(Sacred Bones, released Fri 8 Sept)
Okovi doesn’t really break out from the Zola Jesus mould – each track radiates with the darkness that follows a luminescent afterglow – but there are notably fewer synthesised sounds here, making the album a close sibling of 2013’s compilation of orchestral reworks Versions. There’s a starkness to these compositions that befits their sorrowful subject matter, as Nika Roza Danilova meditates on love, illness and death. Witness is one of her most disarming works not merely because of its strikingly literal narrative of a loved one on the brink of suicide (“to be a witness / to keep that knife from you”), but also because of its sparse string section accompaniment. It’s a magisterial, operatic lament, not unlike what Björk produced on Homogenic, minus a glitchy beat track adornment.

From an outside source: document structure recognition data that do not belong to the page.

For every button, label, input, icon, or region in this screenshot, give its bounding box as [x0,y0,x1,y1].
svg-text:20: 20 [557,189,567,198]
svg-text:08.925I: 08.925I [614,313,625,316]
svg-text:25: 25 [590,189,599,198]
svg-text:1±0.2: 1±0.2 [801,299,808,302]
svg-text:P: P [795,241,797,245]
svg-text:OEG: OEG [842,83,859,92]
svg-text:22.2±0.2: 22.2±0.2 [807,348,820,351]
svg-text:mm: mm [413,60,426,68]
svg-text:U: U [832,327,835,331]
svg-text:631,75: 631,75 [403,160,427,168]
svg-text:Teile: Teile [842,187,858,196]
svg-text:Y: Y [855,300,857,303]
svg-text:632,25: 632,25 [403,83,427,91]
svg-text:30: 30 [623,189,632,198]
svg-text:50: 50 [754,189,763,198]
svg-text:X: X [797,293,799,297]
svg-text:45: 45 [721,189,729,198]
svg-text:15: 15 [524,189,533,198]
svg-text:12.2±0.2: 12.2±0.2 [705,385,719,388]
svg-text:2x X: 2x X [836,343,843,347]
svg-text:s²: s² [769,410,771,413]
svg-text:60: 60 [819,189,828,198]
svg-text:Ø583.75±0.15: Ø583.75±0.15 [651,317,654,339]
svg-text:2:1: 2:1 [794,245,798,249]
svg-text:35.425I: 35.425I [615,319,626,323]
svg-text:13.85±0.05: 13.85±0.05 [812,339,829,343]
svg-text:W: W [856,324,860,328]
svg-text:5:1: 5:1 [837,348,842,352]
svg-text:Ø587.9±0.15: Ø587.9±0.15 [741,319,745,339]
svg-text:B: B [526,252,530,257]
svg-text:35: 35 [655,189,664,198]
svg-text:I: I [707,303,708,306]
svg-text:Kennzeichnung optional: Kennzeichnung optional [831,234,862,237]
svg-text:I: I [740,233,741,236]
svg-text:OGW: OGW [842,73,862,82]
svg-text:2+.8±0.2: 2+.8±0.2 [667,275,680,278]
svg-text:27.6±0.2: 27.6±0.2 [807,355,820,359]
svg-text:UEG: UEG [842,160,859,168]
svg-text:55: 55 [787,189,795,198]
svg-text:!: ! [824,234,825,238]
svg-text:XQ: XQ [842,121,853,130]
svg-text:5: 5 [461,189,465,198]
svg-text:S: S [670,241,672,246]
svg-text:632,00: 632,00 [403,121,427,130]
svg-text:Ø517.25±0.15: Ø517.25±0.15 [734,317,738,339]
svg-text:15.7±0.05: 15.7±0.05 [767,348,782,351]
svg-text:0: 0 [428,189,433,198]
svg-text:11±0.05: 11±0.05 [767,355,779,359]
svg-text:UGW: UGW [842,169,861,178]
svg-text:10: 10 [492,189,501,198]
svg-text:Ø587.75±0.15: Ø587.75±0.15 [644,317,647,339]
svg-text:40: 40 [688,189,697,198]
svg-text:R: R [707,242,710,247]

The versatility of vocalist Danilova – classically-inclined, bellowing one minute and unguarded the next – is as commanding as ever, but Okovi sees her truly mastering her knack for big pop hooks. Both the stomping almost-elegy Siphon and the propulsive Remains ought to be future Goth night classics, while Veka pulsates with the same droning eeriness that Dean Hurley brought to the recent series of Twin Peaks, before it unfolds into a thumping darkwave dance-off. There’s enough here to rival any heartstring-tugging warbler, almost to the extent of being subversive, as if Danilova’s attempting to subvert pop from the inside.
Where 2010’s album Stridulum II marked a stylistic movement away from the lo-fi ornamentation of her debut, Okovi feels like a proper maturation of what Danilova’s been leaning into for nearly a decade. Suffice to say, it’s her best work to date.